Correlation between the number of thawing cycles and (A) RNA Integrity Number (RIN) and (B) RNA yield, measured as the concentration (ng/μL) per tissue weight (g). Dashed lines show outlines of 95% confidence intervals.

Fig. 3

Photomicrographs illustrating the histological methods used for investigating neurodegenerative diseases. Frames A–D are 40 μm large format sections stained with Campbell-Switzer silver stain to show all types of senile plaques. Frames E–H are 40 μm large format sections stained with Gallyas silver stain, showing both neurofibrillary changes (neurofibrillary tangles, dystrophic neurites and neuropil threads) and neuritic plaques. Frames I–M show, in 40 μm large format sections, changes of progressive supranuclear palsy, including neurofibrillary tangles in the substantia nigra (I), pontine nuclei (K) and dentate nucleus (L, M), and tufted astrocytes (J). Frame J was obtained from a section stained with the Gallyas method while I and K–M were from sections stained with an immunoperoxidase method for phosphorylated tau protein (AT8 antibody). Frames N and O show, in 40 μm large format sections, astrocytic plaques in a subject with corticobasal degeneration. Frames P–R show changes of Pick’s disease, including a chromatolytic “Pick cell” (P, H, E paraffin section), Pick bodies in the dentate granule cell layer (Q, 40 μm large format section stained with the Campbell-Switzer method) and oligodendroglial coiled bodies (R, 40 μm large format section stained with the Gallyas method). Frame S shows argyrophilic grains in a 40 μm large format section stained with the Gallyas method. Section T is a low-magnification image of the amgydala and adjacent temporal lobe, in a subject with dementia with Lewy bodies, from a 40 μm large format section stained with an immunoperoxidase method for phosphorylated α-synuclein. Frames U–Y are from subjects with Parkinson’s disease (PD) or dementia with Lewy bodies (DLB), stained with an immunoperoxidase method for phosphorylated α-synuclein. Frames U, V and X are from paraffin sections (U – olfactory bulb; V – locus ceruleus; X – submandibular gland).
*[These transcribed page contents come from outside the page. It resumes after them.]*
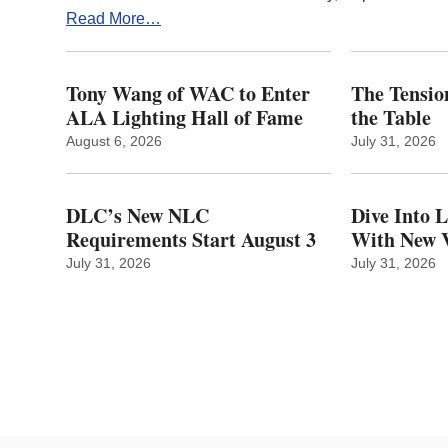
Read More…
Tony Wang of WAC to Enter
The Tension
ALA Lighting Hall of Fame
the Table
August 6, 2026
July 31, 2026
DLC’s New NLC
Dive Into 
Requirements Start August 3
With New V
July 31, 2026
July 31, 2026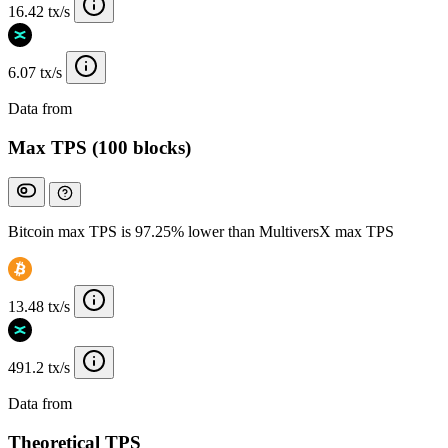
16.42 tx/s
6.07 tx/s
Data from
Chainspect
Max TPS (100 blocks)
Bitcoin max TPS is 97.25% lower than MultiversX max TPS
13.48 tx/s
491.2 tx/s
Data from
Chainspect
Theoretical TPS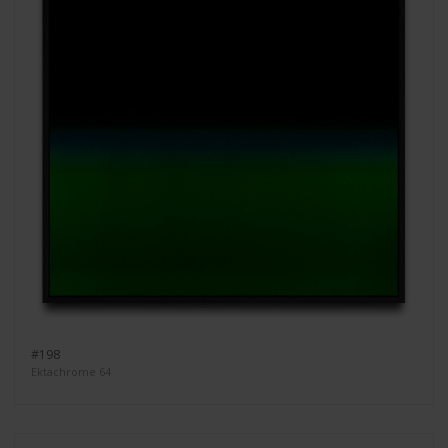
#198
Ektachrome 64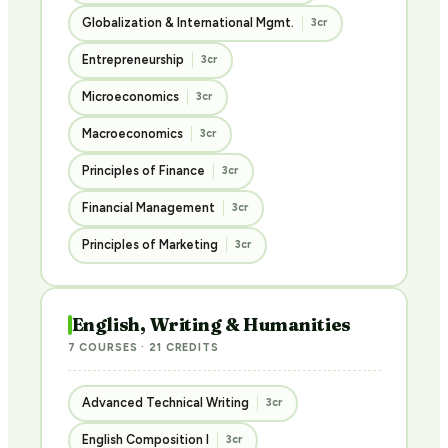
Globalization & International Mgmt.
3cr
Entrepreneurship
3cr
Microeconomics
3cr
Macroeconomics
3cr
Principles of Finance
3cr
Financial Management
3cr
Principles of Marketing
3cr
English, Writing & Humanities
7 COURSES · 21 CREDITS
Advanced Technical Writing
3cr
English Composition I
3cr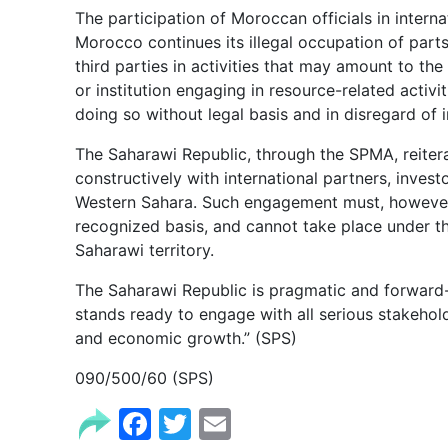
The participation of Moroccan officials in interna
Morocco continues its illegal occupation of parts
third parties in activities that may amount to the
or institution engaging in resource-related activ
doing so without legal basis and in disregard of i
The Saharawi Republic, through the SPMA, reiter
constructively with international partners, investo
Western Sahara. Such engagement must, however,
recognized basis, and cannot take place under th
Saharawi territory.
The Saharawi Republic is pragmatic and forward-
stands ready to engage with all serious stakeho
and economic growth.” (SPS)
090/500/60 (SPS)
Facebook
Twitter
Email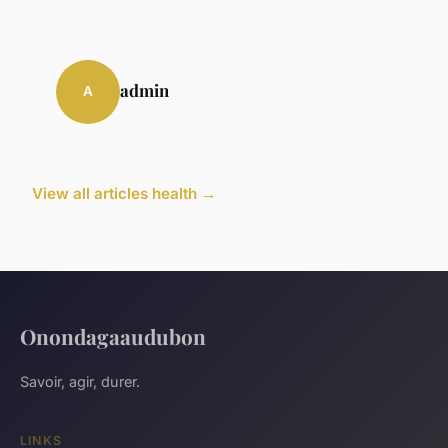
admin
A
View all articles health →
Onondagaaudubon
Savoir, agir, durer.
LINKS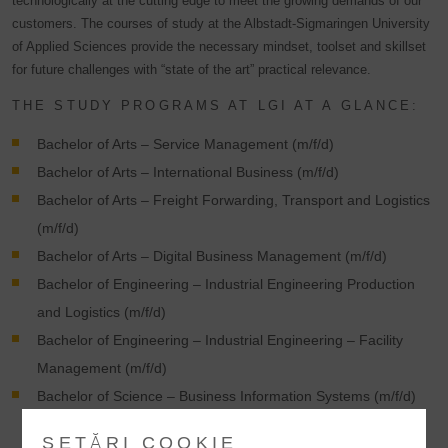
technologically at the cutting edge to meet the growing demands of our
customers. The courses of study at the Albstadt-Sigmaringen University
of Applied Sciences provide the necessary mindset, toolset and skillset
for future challenges with “state of the art” practical relevance.
THE STUDY PROGRAMS AT LGI AT A GLANCE:
Bachelor of Arts – Service Management (m/f/d)
Bachelor of Arts – International Business (m/f/d)
Bachelor of Arts – Freight Forwarding, Transport and Logistics
(m/f/d)
Bachelor of Arts – Digital Business Management (m/f/d)
Bachelor of Engineering – Industrial Engineering Production
and Logistics (m/f/d)
Bachelor of Engineering – Industrial Engineering – Facility
Management (m/f/d)
Bachelor of Science – Business Information Systems (m/f/d)
SETĂRI COOKIE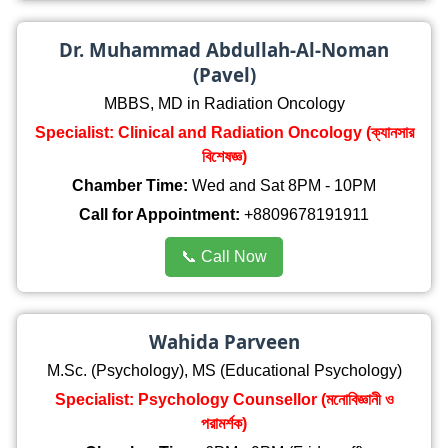
Dr. Muhammad Abdullah-Al-Noman
(Pavel)
MBBS, MD in Radiation Oncology
Specialist: Clinical and Radiation Oncology (ক্যানসার
বিশেষজ্ঞ)
Chamber Time:
Wed and Sat 8PM - 10PM
Call for Appointment:
+8809678191911
📞 Call Now
Wahida Parveen
M.Sc. (Psychology), MS (Educational Psychology)
Specialist: Psychology Counsellor (মনোবিজ্ঞানী ও
পরামর্শক)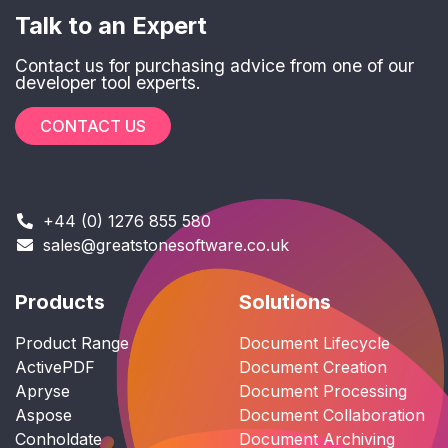
Talk to an Expert
Contact us for purchasing advice from one of our
developer tool experts.
CONTACT US
+44 (0) 1276 855 580
sales@greatstonesoftware.co.uk
Products
Solutions
Product Range
Document Lifecycle
ActivePDF
Document Creation
Apryse
Document Processing
Aspose
Document Collaboration
Conholdate
Document Archiving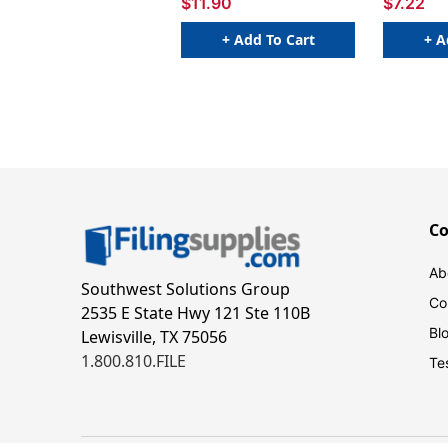
$11.90
$7.22
+ Add To Cart
+ A
C
Ab
Southwest Solutions Group
Co
2535 E State Hwy 121 Ste 110B
Bl
Lewisville, TX 75056
1.800.810.FILE
Te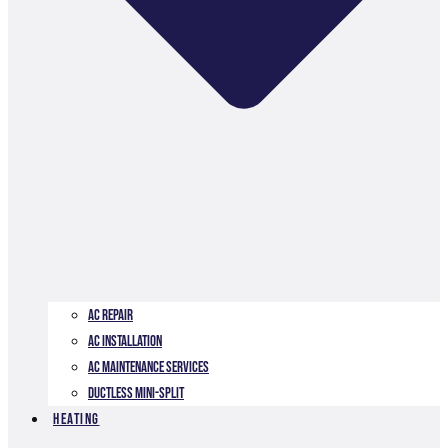
AC Repair
AC Installation
AC Maintenance Services
Ductless Mini-Split
Heating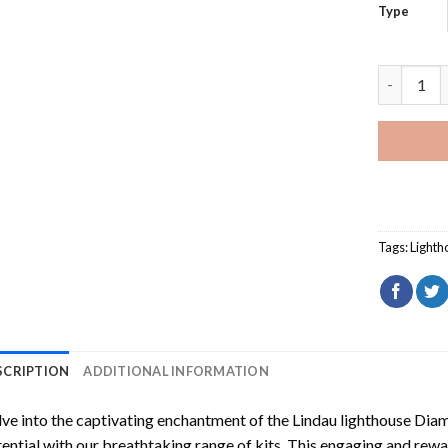
Type
Lindau li
Tags:
Lighth
SCRIPTION
ADDITIONAL INFORMATION
ve into the captivating enchantment of the
Lindau lighthouse Dia
ential with our breathtaking range of kits. This engaging and rewar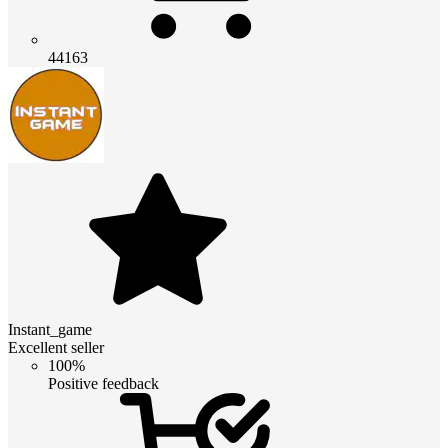
44163
Instant_game
Excellent seller
100%
Positive feedback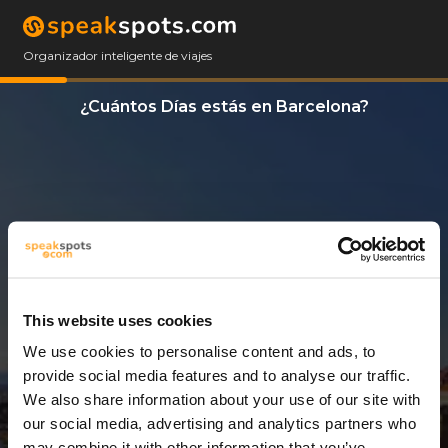
Organizador inteligente de viajes
¿Cuántos Días estás en Barcelona?
This website uses cookies
We use cookies to personalise content and ads, to
7 Días
provide social media features and to analyse our traffic.
We also share information about your use of our site with
our social media, advertising and analytics partners who
may combine it with other information that you’ve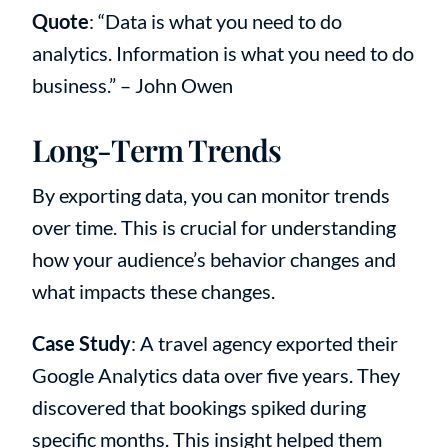
Quote
: “Data is what you need to do
analytics. Information is what you need to do
business.” – John Owen
Long-Term Trends
By exporting data, you can monitor trends
over time. This is crucial for understanding
how your audience’s behavior changes and
what impacts these changes.
Case Study
: A travel agency exported their
Google Analytics data over five years. They
discovered that bookings spiked during
specific months. This insight helped them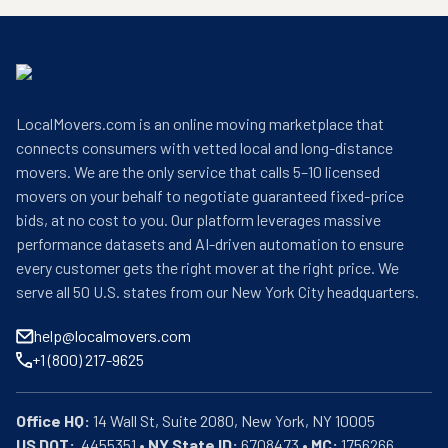
LocalMovers.com is an online moving marketplace that
connects consumers with vetted local and long-distance
movers. We are the only service that calls 5–10 licensed
movers on your behalf to negotiate guaranteed fixed-price
bids, at no cost to you. Our platform leverages massive
performance datasets and AI-driven automation to ensure
every customer gets the right mover at the right price. We
serve all 50 U.S. states from our New York City headquarters.
help@localmovers.com
+1 (800) 217-9625
Office HQ:
US DOT:
  4455351 • 
NY State ID:
 6708473 • 
MC:
 1756266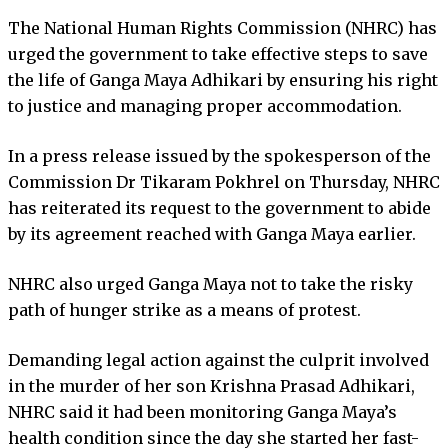
The National Human Rights Commission (NHRC) has
urged the government to take effective steps to save
the life of Ganga Maya Adhikari by ensuring his right
to justice and managing proper accommodation.
In a press release issued by the spokesperson of the
Commission Dr Tikaram Pokhrel on Thursday, NHRC
has reiterated its request to the government to abide
by its agreement reached with Ganga Maya earlier.
NHRC also urged Ganga Maya not to take the risky
path of hunger strike as a means of protest.
Demanding legal action against the culprit involved
in the murder of her son Krishna Prasad Adhikari,
NHRC said it had been monitoring Ganga Maya’s
health condition since the day she started her fast-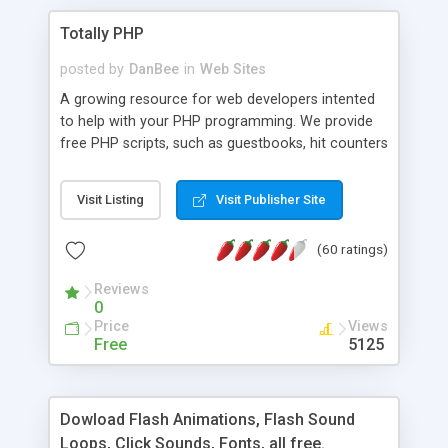
Totally PHP
posted by
DanBee
in
Web Sites
A growing resource for web developers intented
to help with your PHP programming. We provide
free PHP scripts, such as guestbooks, hit counters
and more, and handy PHP code samples.
Visit Listing
Visit Publisher Site
(60 ratings)
Reviews
0
Price
Views
Free
5125
Dowload Flash Animations, Flash Sound
Loops, Click Sounds, Fonts, all free.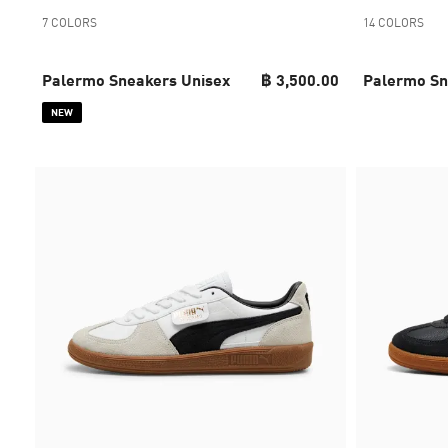
7 COLORS
14 COLORS
Palermo Sneakers Unisex
฿ 3,500.00
Palermo Sn
NEW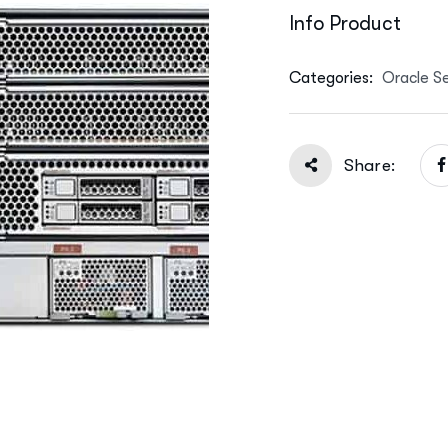
Info Product
Categories:
Oracle S
Share: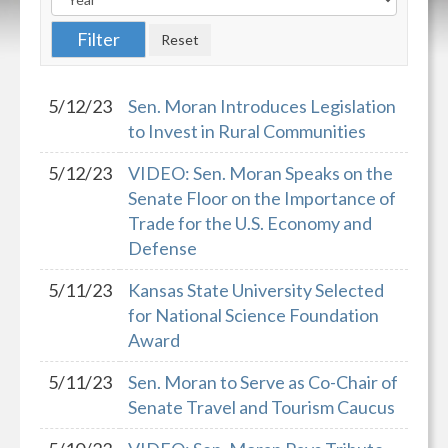
5/12/23
Sen. Moran Introduces Legislation
to Invest in Rural Communities
5/12/23
VIDEO: Sen. Moran Speaks on the
Senate Floor on the Importance of
Trade for the U.S. Economy and
Defense
5/11/23
Kansas State University Selected
for National Science Foundation
Award
5/11/23
Sen. Moran to Serve as Co-Chair of
Senate Travel and Tourism Caucus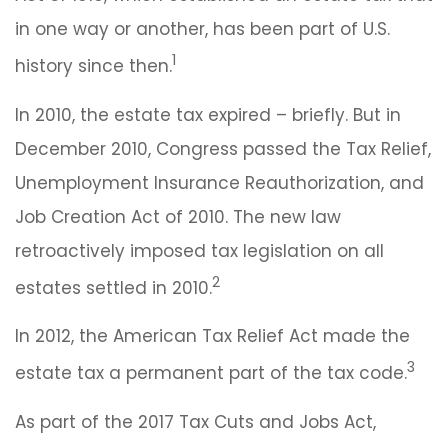
in one way or another, has been part of U.S.
1
history since then.
In 2010, the estate tax expired – briefly. But in
December 2010, Congress passed the Tax Relief,
Unemployment Insurance Reauthorization, and
Job Creation Act of 2010. The new law
retroactively imposed tax legislation on all
2
estates settled in 2010.
In 2012, the American Tax Relief Act made the
3
estate tax a permanent part of the tax code.
As part of the 2017 Tax Cuts and Jobs Act,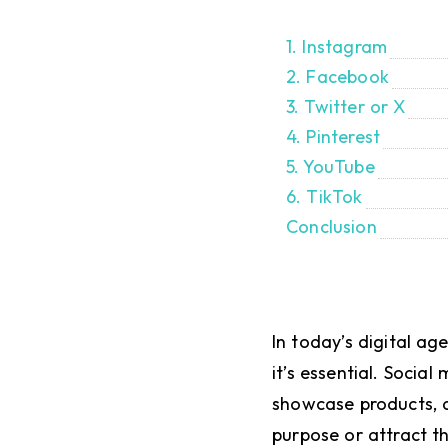
1. Instagram
2. Facebook
3. Twitter or X
4. Pinterest
5. YouTube
6. TikTok
Conclusion
In today’s digital ag
it’s essential. Socia
showcase products, a
purpose or attract t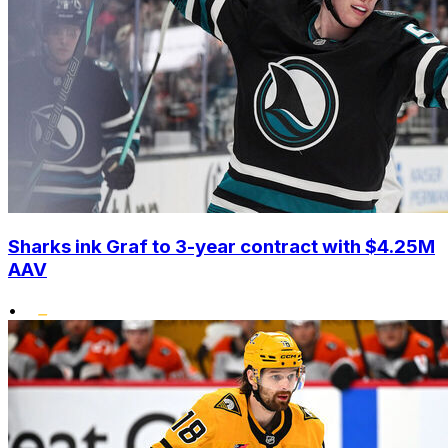
Sharks ink Graf to 3-year contract with $4.25M
AAV
•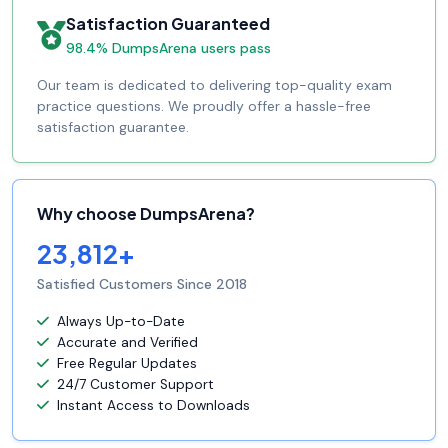
Satisfaction Guaranteed
98.4% DumpsArena users pass
Our team is dedicated to delivering top-quality exam
practice questions. We proudly offer a hassle-free
satisfaction guarantee.
Why choose DumpsArena?
23,812+
Satisfied Customers Since 2018
Always Up-to-Date
Accurate and Verified
Free Regular Updates
24/7 Customer Support
Instant Access to Downloads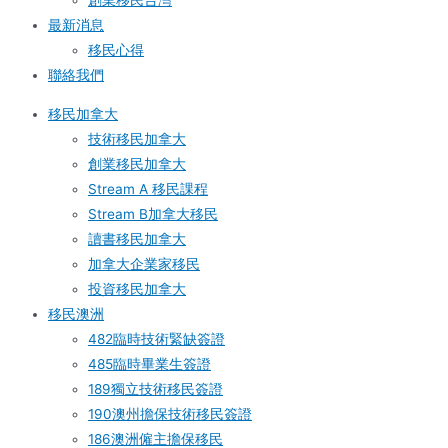
創業移民台灣
最新消息
移民心得
聯絡我們
移民加拿大
技術移民加拿大
創業移民加拿大
Stream A 移民課程
Stream B加拿大移民
讀書移民加拿大
加拿大企業家移民
投資移民加拿大
移民澳洲
482臨時技術緊缺簽證
485臨時畢業生簽證
189獨立技術移民簽證
190澳州擔保技術移民簽證
186澳洲僱主擔保移民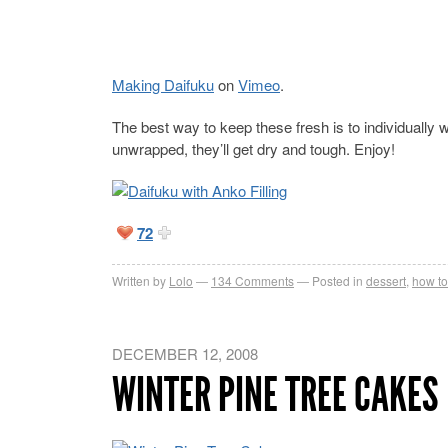
Making Daifuku
on
Vimeo
.
The best way to keep these fresh is to individually w
unwrapped, they’ll get dry and tough. Enjoy!
72
Written by
Lolo
134
Comments
Posted in
dessert
,
how to
DECEMBER 12, 2008
WINTER PINE TREE CAKES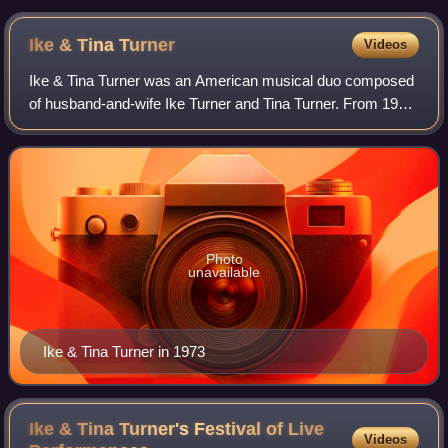
Ike & Tina
Turner
Videos
Ike & Tina Turner was an American musical duo composed
of husband-and-wife Ike Turner and Tina Turner. From 1960
to 1976, they performed live as the Ike & Tina Turner
Revue, supported by the Kings of
Photo
unavailable
Ike & Tina Turner in 1973
Ike & Tina Turner's Festival of Live
Videos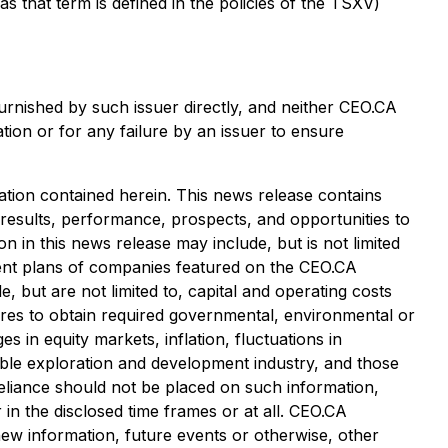
that term is defined in the policies of the TSXV)
urnished by such issuer directly, and neither CEO.CA
tion or for any failure by an issuer to ensure
tion contained herein. This news release contains
 results, performance, prospects, and opportunities to
 in this news release may include, but is not limited
pment plans of companies featured on the CEO.CA
, but are not limited to, capital and operating costs
ailures to obtain required governmental, environmental or
es in equity markets, inflation, fluctuations in
cable exploration and development industry, and those
eliance should not be placed on such information,
in the disclosed time frames or at all. CEO.CA
 new information, future events or otherwise, other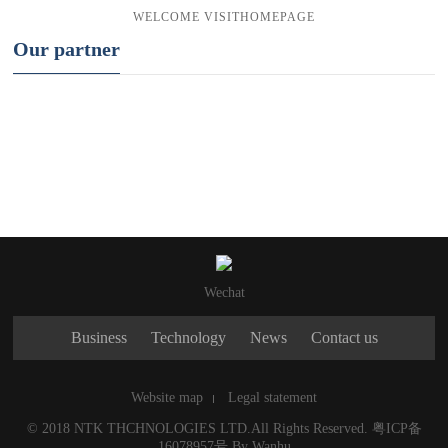
WELCOME
VISIT
HOMEPAGE
Our partner
Wechat
Business
Technology
News
Contact us
Website map
Legal statement
© 2018 NTK THCHNOLOGIES LTD.All Rights Reserved.
粤ICP备
16078957号
By
Wanhu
Frame W is from an 80 μm large format tangential section of the lower esophagus. Frame Y is from a retinal whole-mount from a PD subject. Frame Z is from a 40 μm large format section, from a subject with frontotemporal lobar dementia, stained with an immunoperoxidase method for phosphorylated TDP-43.

Fig 4

Photographs and photomicrographs illustrating vascular lesions. Frame A shows cross-sections of the circle of Willis from cognitively normal subjects with relatively normal arteries (above) as compared to late-onset Alzheimer’s disease subjects with relatively severe atherosclerotic stenosis (below). Frames B–F are from 40 μm large format sections. Frame B shows periventricular white matter rarefaction in an HE-stained section of the frontal lobe. Frame C shows a microinfarct in the cerebral cortex while frame D shows a microscopic focus of cerebellar cortical sclerosis, both from HE-stained sections. Frame E shows amyloidotic capillaries in the primary visual cortex, stained with the Campbell-Switzer silver stain. Frame F shows a larger amyloidotic blood vessel with dyshoric diffuse perivascular amyloid, stained with the thioflavin S method.

Fig 5

Frozen cancer tissue types available. All have detailed clinical and pathological data. Many have both primary site and metastatic tissue samples.